There I was in my stained polo shirt

                                                             by Robert LaFrance
 

            A recent column used the theme ‘the more things change, the more they stay the same’. Somebody and I were recently talking about how people don’t visit people any more – that is, they don’t ‘drop in’ and say hello for half an hour. We must phone first and arrange an appointment which is then recorded in triplicate.

            It occurred to me that four or five decades ago people didn’t do those impromptu visits any more than they do now, but it was for a different reason. They had the cows to plough, the garden to wash, and the manure to spread on the barn floor – farm jobs like that. People didn’t have time to visit, but they would see each other downtown or at the Saturday night dance; the only real socializing took place at things like wedding receptions and barn raisings.

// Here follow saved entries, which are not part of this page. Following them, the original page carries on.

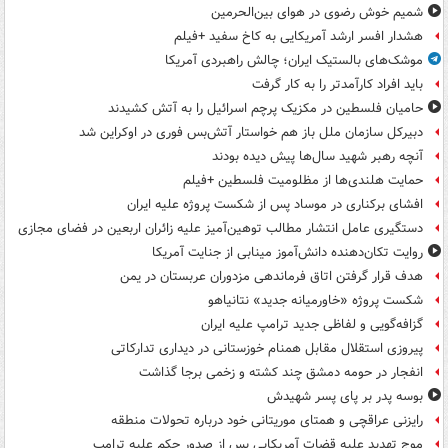
شمیم خوش رضوی در هوای بین‌الحرمین
هشدار افسر ارشد آمریکایی به کاخ سفید +فیلم
موشک‌های بالستیک ایران؛ چالش راهبردی آمریکا
باید افراد کارآمدتر را به کار گرفت
حامیان فلسطین در مکزیک پرچم اسرائیل را به آتش کشیدند
دبیرکل سازمان ملل باز هم خواستار آتش‌بس فوری در اوکراین شد
آنچه رهبر شهید سال‌ها پیش دیده بودند
حمایت هلندی‌ها از مظلومیت فلسطین +فیلم
افشای برکناری در موساد پس از شکست پروژه علیه ایران
دستگیری عامل انتشار مطالب توهین‌آمیز علیه زائران اربعین در فضای مجازی
روایت تکان‌دهنده دانش‌آموز مینابی از جنایت آمریکا
هدف قرار گرفتن اتاق‌ فرماندهی مزدوران عربستان در یمن
شکست پروژه «خاورمیانه جدید» نتانیاهو
گزافه‌گویی و لفاظی جدید ترامپ علیه ایران
پیروزی استقلال مقابل همنام خوزستانی در دیداری تدارکاتی
انفجار در حومه دمشق چند کشته و زخمی برجا گذاشت
بوسه‌ پدر بر پای پسر شهیدش
رایزنی عراقچی و همتای موریتانی خود درباره تحولات منطقه
موج تهدید علیه قضات آمریکایی پس از صدور حکم علیه ترامپ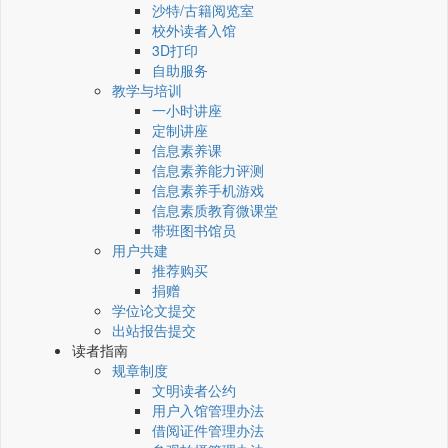
沙特/古籍阅览室
校外读者入馆
3D打印
自助服务
教学与培训
一小时讲座
定制讲座
信息素养课
信息素养能力评测
信息素养手机游戏
信息素质教育微课堂
带班图书馆员
用户共建
推荐购买
捐赠
学位论文提交
出站报告提交
读者指南
规章制度
文明读者公约
用户入馆管理办法
借阅证件管理办法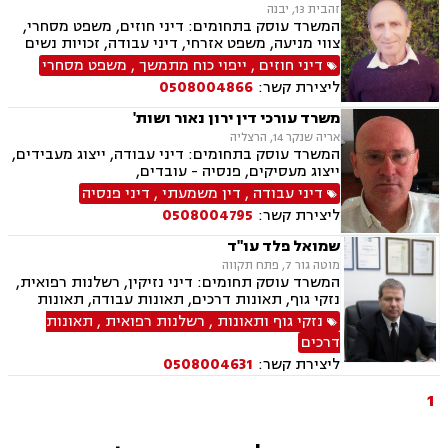
זהבית 13, יבנה
המשרד עוסק בתחומים: דיני חוזים, משפט מסחרי,
צווי מניעה, משפט אזרחי, דיני עבודה, זכויות נשים
בהריון, תביעות ביטוח ונזקי רכוש, ביטוח סיעודי,
דיני חוזים
,
ייפוי כוח מתמשך
,
משפט מסחרי
דיני פנסיה, מקרקעין ונדל"ן, תכנון ובניה, דיור מוגן,
ליצירת קשר:
0508004866
ליקויי בניה, עזקאות מכר דירה, פינוי מושכר, רשות
מקרקעי ישראל, צווי הריסה, דיני משפחה, ידועים
משרד עורכי דין ירון נאור ושות'
בציבור, אפוטרופסות, הסכמי ממון, גירושין, חלוקת
אריה שנקר 14, הרצליה
רכוש, מעמד אישי, דיני חברות, הוצאה לפועל,
המשרד עוסק בתחומים: דיני עבודה, ייצוג מעבידים,
מחיקת רישום פלילי, תעבורה, פש"ר, חדלות פירעון,
ייצוג מעסיקים, פנסיה - עובדים,
לשון הרע, ירושות וצוואות, נוטריון, נוטריון אנגלית
דיני עבודה
,
דין משמעתי
,
דיני פנסיה
ליצירת קשר:
0508004795
שמואל פלד עו"ד
מוטה גור 7, פתח תקווה
המשרד עוסק תחומים: דיני נזיקין, רשלנות רפואית,
נזקי גוף, תאונות דרכים, תאונות עבודה, תאונות
תלמידים, ביטוח חיים, אובדן כושר עבודה, ביטוח
נזקי גוף ותאונות
,
רשלנות רפואית
,
תאונות
סיעודי, נכי צה"ל, תביעות ביטוח, נזקי רכוש, דיני
דרכים
עבודה, דיני פנסיה, פירוקים והקפאות הליכים,
ליצירת קשר:
0508004631
מקרקעין ונדל"ן, עסקאות מכר דירה, הפקעות
מקרקעין, מיסוי מקרקעין, פינוי מושכר, ייפוי כוח
1
מתמשך, ירושות וצוואות, הסכמי ממון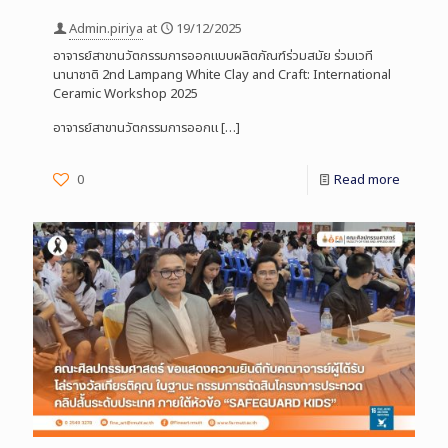
Admin.piriya
at
19/12/2025
อาจารย์สาขานวัตกรรมการออกแบบผลิตภัณฑ์ร่วมสมัย ร่วมเวที
นานาชาติ 2nd Lampang White Clay and Craft: International
Ceramic Workshop 2025
อาจารย์สาขานวัตกรรมการออกแ
[…]
0
Read more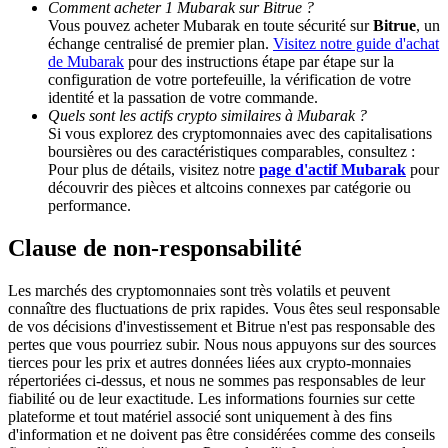
Comment acheter 1 Mubarak sur Bitrue ?
Vous pouvez acheter Mubarak en toute sécurité sur
Bitrue
, un
échange centralisé de premier plan.
Visitez notre guide d'achat
Deposit CASHCAT & Win
de Mubarak
pour des instructions étape par étape sur la
configuration de votre portefeuille, la vérification de votre
Share 500000 CASHCAT prize pool
identité et la passation de votre commande.
Quels sont les actifs crypto similaires à Mubarak ?
Si vous explorez des cryptomonnaies avec des capitalisations
boursières ou des caractéristiques comparables, consultez :
Exclusive for BitMart Users
Pour plus de détails, visitez notre
page d'actif Mubarak
pour
découvrir des pièces et altcoins connexes par catégorie ou
Register & Trade to Win 500,000 USDT
performance.
Clause de non-responsabilité
Precious Metals Trading Carnival
Les marchés des cryptomonnaies sont très volatils et peuvent
connaître des fluctuations de prix rapides. Vous êtes seul responsable
Trade Gold & Silver · 33,333 USDT Bonus
de vos décisions d'investissement et Bitrue n'est pas responsable des
pertes que vous pourriez subir. Nous nous appuyons sur des sources
tierces pour les prix et autres données liées aux crypto-monnaies
répertoriées ci-dessus, et nous ne sommes pas responsables de leur
fiabilité ou de leur exactitude. Les informations fournies sur cette
USDT New User Exclusive 10% APR
plateforme et tout matériel associé sont uniquement à des fins
d'information et ne doivent pas être considérées comme des conseils
USDT Flexible Staking | Daily Rewards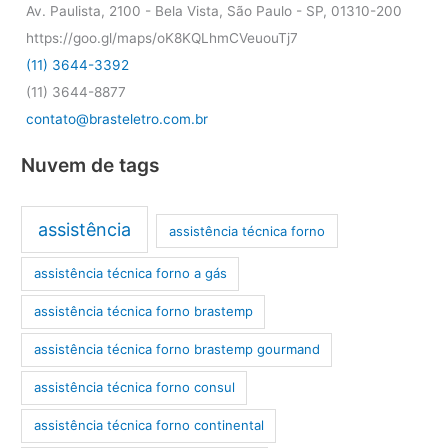
Av. Paulista, 2100 - Bela Vista, São Paulo - SP, 01310-200
https://goo.gl/maps/oK8KQLhmCVeuouTj7
(11) 3644-3392
(11) 3644-8877
contato@brasteletro.com.br
Nuvem de tags
assistência
assistência técnica forno
assistência técnica forno a gás
assistência técnica forno brastemp
assistência técnica forno brastemp gourmand
assistência técnica forno consul
assistência técnica forno continental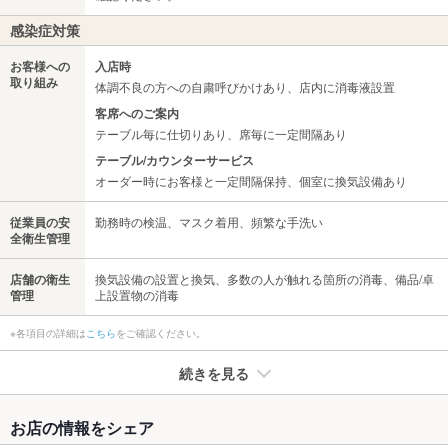
感染症対策
お客様への
入店時
取り組み
体調不良の方への自粛呼びかけあり、店内に消毒液設置
客席へのご案内
テーブル毎に仕切りあり、席毎に一定間隔あり
テーブル/カウンターサービス
オーダー時にお客様と一定間隔保持、個室に換気設備あり
従業員の安
勤務時の検温、マスク着用、頻繁な手洗い
全衛生管理
店舗の衛生
換気設備の設置と換気、多数の人が触れる箇所の消毒、備品/卓
管理
上設置物の消毒
※各項目の詳細は
こちら
をご確認ください。
続きを見る
たばこ
お店の情報をシェア
禁煙・喫煙
全席喫煙可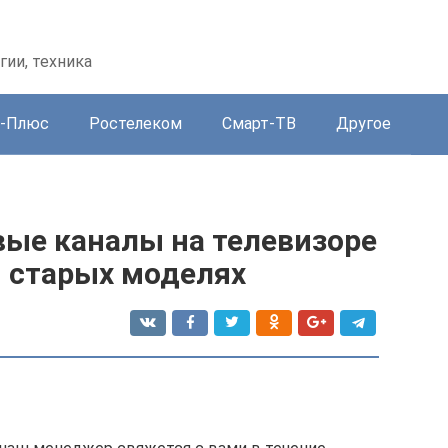
гии, техника
-Плюс
Ростелеком
Смарт-ТВ
Другое
вые каналы на телевизоре
и старых моделях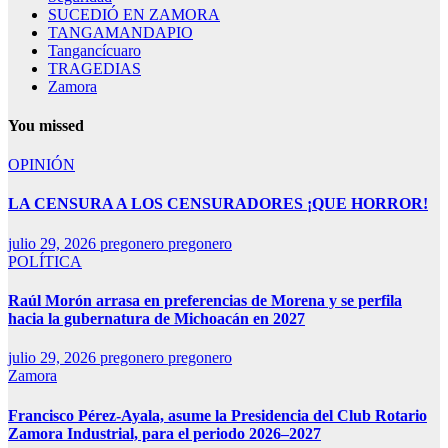
SUCEDIÓ EN ZAMORA
TANGAMANDAPIO
Tangancícuaro
TRAGEDIAS
Zamora
You missed
OPINIÓN
LA CENSURA A LOS CENSURADORES ¡QUE HORROR!
julio 29, 2026
pregonero pregonero
POLÍTICA
Raúl Morón arrasa en preferencias de Morena y se perfila
hacia la gubernatura de Michoacán en 2027
julio 29, 2026
pregonero pregonero
Zamora
Francisco Pérez-Ayala, asume la Presidencia del Club Rotario
Zamora Industrial, para el periodo 2026–2027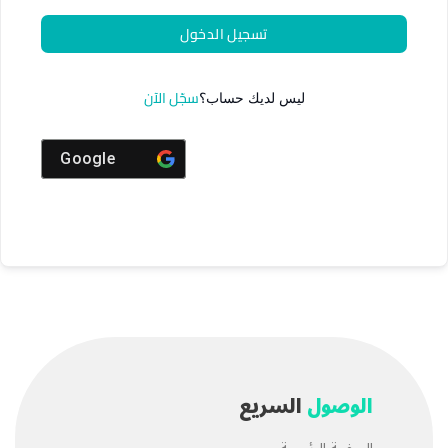
تسجيل الدخول
سجّل الآن
ليس لديك حساب؟
Google
الوصول
السريع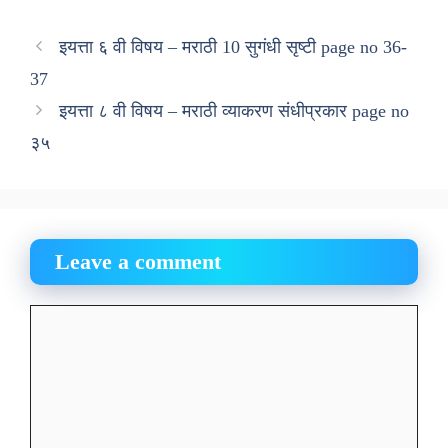
इयत्ता ६ वी विषय – मराठी 10 सुगंधी सृष्टी page no 36-
37
इयत्ता ८ वी विषय – मराठी व्याकरण संधीप्रकार page no
३५
Leave a comment
Comment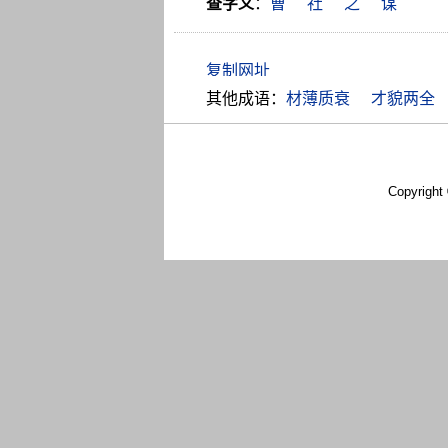
查字义
：
曹
社
之
谋
其他成语：
材薄质衰
才貌两全
Copyright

            That’s another thing (of many) that I have never understood; why did barns ever need to be raised? Seems to me they’re quite high enough as it is.

            Back to the reasons that people don’t visit these days. For a long time it was television, but with the advent of the VCR, we can tape shows and watch them when we get back home, so that’s not the reason now. Wanna know the reason? Here it is: People are run by their animals. “Oh, my, no, we can’t leave little Fifi home all alone; she would be lonely and it could affect (impact?) her psychologically. Goodness me.”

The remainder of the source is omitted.